Fumihiro Joyu — who succeeded the mastermind of the attacks, Shoko Asahara, in 2002 — visited the Public Security Intelligence Agency Monday, said an agency spokesman who spoke on condition of anonymity, under agency protocol.
The spokesman refused to provided further details. No one answered at Aleph’s office in Tokyo, despite repeated phone calls.
Quoting unidentified agency officials, Kyodo News agency said Joyu formerly notified the agency that he and up to 60 followers will leave the Aum Shinrikyo.
The new group’s name and when it would be formed, was yet to be determined, the report said.
In September 2006, Japan’s top court upheld a 2004 death sentence for Asahara for the 1995 subway gassing and a string of other attacks that killed 27 people. The execution of the 52-year-old convict has yet to be carried out.

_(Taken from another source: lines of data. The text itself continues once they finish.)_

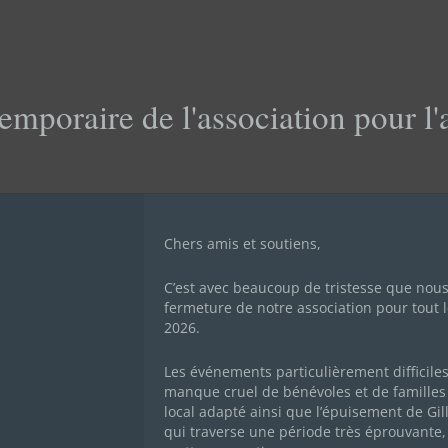
emporaire de l'association pour l
Chers amis et soutiens,
C’est avec beaucoup de tristesse que nou
fermeture de notre association pour tout l
2026.
Les événements particulièrement difficile
manque cruel de bénévoles et de familles 
local adapté ainsi que l’épuisement de Gil
HACHOUS SONT EN D
qui traverse une période très éprouvante,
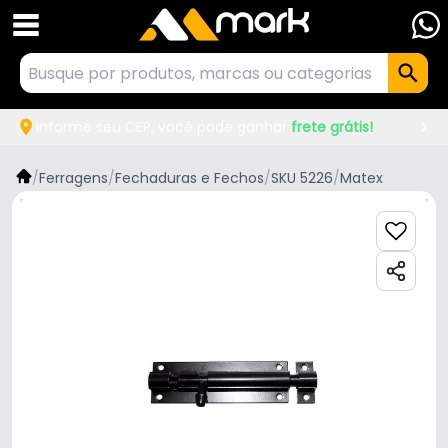
Informe seu CEP, você pode ganhar
frete grátis!
/
Ferragens
/
Fechaduras e Fechos
/
SKU 5226
/
Matex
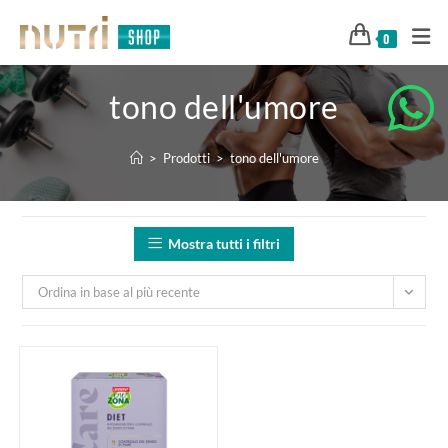
0
tono dell'umore
>
Prodotti
>
tono dell'umore
Mostra tutti i filtri
Ordina in base al più recente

Joyu, 44, who used to be Asahara’s top lieutenant, has planned to discard texts and videos carrying Asahara’s teachings and renovate training centers.
In the past few years, the cult has been divided between the Joyu faction and those close to Asahara’s family.
Asahara’s group, previously known as Aum Shinrikyo, was renamed Aleph in 2000.
Japanese police, however, suspect Aleph still follows Asahara’s teachings, and the group remains under close surveillance by the Public Security Intelligence Agency.